A local developer was green-lighted to proceed with a 20-home development on Enumclaw’s west side, adding a second phase to the Meadow Park subdivision along 244th Avenue Southeast.

The formal go-ahead came during the Oct. 23 meeting of the Enumclaw City Council.

The applicant, Carl Sanders, had received final approval earlier this year for Phase I, which called for turning almost 10 vacant acres of land into 24 homesites.

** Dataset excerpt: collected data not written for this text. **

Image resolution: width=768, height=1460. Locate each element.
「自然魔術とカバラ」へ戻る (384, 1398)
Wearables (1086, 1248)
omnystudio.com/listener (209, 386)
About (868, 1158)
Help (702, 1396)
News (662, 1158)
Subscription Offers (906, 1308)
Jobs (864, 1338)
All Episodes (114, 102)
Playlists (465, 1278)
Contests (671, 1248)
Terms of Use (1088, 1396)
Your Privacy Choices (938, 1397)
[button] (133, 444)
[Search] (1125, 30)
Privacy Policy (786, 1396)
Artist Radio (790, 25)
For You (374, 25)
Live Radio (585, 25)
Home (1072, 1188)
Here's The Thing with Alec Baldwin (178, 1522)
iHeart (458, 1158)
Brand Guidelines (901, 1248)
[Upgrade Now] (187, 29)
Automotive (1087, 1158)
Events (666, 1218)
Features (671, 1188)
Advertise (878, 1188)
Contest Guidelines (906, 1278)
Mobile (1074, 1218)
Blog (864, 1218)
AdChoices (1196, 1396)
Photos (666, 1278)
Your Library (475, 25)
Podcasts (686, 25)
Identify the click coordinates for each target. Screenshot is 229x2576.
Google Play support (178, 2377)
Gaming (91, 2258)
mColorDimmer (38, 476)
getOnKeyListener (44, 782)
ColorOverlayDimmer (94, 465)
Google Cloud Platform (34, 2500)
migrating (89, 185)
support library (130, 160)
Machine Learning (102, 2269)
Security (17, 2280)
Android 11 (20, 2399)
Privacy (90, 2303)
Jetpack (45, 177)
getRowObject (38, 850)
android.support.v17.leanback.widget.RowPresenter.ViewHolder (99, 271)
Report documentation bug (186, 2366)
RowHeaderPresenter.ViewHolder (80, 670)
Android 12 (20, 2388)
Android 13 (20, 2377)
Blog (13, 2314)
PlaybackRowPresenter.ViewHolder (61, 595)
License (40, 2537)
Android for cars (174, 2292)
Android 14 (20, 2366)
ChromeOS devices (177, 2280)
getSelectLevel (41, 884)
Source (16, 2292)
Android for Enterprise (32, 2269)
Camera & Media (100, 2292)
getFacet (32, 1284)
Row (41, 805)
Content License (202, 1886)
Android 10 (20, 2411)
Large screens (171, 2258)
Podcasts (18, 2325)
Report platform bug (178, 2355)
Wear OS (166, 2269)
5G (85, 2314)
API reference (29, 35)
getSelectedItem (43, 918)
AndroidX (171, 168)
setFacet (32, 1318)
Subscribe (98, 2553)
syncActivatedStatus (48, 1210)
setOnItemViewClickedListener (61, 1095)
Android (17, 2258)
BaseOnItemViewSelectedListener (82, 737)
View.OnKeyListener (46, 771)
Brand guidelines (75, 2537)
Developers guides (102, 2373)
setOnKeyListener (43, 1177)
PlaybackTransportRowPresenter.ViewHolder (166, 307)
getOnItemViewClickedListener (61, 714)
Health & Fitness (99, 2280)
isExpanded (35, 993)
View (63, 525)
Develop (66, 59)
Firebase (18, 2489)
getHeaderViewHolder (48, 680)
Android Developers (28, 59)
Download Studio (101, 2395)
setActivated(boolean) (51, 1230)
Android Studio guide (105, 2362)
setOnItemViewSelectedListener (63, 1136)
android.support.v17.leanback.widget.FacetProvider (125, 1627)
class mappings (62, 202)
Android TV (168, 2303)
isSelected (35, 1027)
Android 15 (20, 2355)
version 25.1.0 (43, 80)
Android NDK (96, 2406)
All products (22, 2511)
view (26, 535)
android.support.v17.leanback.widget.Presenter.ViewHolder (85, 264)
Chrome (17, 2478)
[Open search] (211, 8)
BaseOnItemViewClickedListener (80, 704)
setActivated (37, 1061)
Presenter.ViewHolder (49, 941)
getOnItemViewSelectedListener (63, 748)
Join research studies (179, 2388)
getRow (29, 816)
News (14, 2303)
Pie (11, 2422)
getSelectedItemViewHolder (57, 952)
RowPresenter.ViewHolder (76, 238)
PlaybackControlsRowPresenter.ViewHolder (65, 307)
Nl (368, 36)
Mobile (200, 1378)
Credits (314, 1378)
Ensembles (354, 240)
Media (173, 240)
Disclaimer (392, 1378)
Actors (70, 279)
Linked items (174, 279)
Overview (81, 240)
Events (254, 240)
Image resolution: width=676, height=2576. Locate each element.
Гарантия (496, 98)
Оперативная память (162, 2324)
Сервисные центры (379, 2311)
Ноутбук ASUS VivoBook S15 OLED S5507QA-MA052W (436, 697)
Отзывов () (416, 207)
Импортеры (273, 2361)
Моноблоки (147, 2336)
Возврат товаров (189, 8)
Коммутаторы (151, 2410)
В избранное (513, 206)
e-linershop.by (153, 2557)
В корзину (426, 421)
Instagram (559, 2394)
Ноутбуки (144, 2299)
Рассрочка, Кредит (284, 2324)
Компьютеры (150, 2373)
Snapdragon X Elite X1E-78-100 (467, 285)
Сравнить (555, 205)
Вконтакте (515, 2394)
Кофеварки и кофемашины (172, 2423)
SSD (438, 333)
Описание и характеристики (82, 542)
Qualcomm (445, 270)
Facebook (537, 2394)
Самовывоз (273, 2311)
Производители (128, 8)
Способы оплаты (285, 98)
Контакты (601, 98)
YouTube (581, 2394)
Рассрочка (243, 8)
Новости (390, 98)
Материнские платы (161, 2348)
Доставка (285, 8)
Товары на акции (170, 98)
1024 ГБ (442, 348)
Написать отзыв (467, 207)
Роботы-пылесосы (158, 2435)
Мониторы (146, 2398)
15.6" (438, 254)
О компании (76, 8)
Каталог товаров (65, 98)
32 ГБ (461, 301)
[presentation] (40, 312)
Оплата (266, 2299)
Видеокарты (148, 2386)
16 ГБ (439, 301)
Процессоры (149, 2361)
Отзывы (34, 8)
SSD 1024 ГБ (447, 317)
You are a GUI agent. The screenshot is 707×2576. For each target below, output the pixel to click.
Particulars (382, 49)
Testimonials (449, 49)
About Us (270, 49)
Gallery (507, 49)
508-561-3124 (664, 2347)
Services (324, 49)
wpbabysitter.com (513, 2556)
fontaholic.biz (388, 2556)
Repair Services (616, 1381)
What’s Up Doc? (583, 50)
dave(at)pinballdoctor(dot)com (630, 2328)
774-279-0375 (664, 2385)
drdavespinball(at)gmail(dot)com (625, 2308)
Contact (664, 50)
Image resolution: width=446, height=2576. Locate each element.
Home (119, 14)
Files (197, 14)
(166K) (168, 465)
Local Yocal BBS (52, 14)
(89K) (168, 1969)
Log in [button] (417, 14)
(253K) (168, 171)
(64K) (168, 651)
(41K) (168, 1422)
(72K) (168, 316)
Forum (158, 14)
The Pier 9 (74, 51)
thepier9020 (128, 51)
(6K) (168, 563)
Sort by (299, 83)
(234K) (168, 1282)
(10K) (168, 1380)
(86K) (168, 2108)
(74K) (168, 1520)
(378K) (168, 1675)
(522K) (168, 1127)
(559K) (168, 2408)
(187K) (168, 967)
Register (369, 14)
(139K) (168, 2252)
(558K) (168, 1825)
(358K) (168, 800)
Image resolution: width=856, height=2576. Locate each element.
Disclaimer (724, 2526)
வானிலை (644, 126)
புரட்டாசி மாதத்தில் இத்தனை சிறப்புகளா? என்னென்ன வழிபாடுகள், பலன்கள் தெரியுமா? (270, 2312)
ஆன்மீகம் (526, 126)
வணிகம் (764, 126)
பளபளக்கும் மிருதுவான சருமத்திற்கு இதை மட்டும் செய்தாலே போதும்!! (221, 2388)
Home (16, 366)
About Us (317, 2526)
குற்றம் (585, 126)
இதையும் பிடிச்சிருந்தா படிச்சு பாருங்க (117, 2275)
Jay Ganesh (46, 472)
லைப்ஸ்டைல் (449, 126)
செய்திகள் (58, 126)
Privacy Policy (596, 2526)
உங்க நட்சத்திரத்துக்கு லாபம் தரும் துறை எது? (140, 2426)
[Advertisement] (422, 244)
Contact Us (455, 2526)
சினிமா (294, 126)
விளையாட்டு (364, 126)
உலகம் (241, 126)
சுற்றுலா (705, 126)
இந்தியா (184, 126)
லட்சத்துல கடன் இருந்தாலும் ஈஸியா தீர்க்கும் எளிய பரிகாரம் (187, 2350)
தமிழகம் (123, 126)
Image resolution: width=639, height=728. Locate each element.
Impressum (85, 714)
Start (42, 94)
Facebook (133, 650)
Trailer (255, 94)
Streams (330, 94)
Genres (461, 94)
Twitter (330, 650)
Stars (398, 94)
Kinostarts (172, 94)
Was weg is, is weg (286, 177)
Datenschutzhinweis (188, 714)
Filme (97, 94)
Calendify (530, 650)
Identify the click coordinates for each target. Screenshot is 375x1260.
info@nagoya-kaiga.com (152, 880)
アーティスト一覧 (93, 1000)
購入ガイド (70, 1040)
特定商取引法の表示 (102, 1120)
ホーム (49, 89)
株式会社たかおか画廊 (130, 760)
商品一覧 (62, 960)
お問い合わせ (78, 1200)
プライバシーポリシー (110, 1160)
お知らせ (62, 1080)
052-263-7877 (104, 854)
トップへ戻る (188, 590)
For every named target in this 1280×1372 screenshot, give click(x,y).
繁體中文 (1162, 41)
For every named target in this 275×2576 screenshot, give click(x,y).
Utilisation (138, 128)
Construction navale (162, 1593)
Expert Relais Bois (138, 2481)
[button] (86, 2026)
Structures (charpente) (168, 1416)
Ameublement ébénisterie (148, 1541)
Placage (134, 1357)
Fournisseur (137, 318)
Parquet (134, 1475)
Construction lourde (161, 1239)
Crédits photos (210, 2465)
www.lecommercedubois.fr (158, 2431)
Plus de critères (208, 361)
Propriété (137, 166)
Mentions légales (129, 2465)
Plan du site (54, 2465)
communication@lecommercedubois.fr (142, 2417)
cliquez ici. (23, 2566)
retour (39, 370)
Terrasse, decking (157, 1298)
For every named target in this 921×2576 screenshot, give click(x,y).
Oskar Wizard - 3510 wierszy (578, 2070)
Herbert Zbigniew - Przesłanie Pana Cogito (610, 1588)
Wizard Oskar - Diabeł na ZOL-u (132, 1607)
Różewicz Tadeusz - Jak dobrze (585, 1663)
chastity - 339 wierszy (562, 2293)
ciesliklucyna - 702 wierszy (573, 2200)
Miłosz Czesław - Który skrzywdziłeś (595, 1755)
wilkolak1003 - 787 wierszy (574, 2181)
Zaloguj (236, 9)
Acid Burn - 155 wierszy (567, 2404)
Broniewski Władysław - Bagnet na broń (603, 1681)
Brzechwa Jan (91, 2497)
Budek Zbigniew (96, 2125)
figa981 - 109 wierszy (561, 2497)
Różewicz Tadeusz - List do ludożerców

The 20 lots in Phase 2 are to be spread over 5.4 acres immediately north of Phase I.

The Meadow Park development sits on the east side of 244th, directly north of Rainier Trails Park.

Council members were told that necessary utilities have been installed at the site, plans are in place for impact fees to be paid to the local fire department and school district, and a fee has been paid to the city in lieu of dedicated park space.

With a recommendation from city staff to move the development forward, the council voted 6-1 in favor of final plat approval, with Councilwoman Kim Lauk dissenting.

Also during their Oct. 23 session, council members declared an emergency and waived certain bidding requirements as part of an effort to quickly replace a ceiling at the city’s wastewater treatment plant.

On Oct. 1, a hose failure resulted in a stream of treated water soaking the ceiling, along with insulation and a vapor barrier. City crews performed some of the clean-up work but an insurance adjuster recommended a professional contractor be brought on board to handle the rest.

Much of the urgency was due to the potential for mold developing in the working environment. By declaring an emergency, the city does not have to go through the traditional bidding process, thus saving time.

It is estimated the repair work would normally total about $30,000; however, having it done on an emergency basis could bump the cost by perhaps 30 percent, the council was told.

City Administrator Chris Searcy reported the city’s policy has a $25,000 deductible; insurance will pay the remainder of the cost.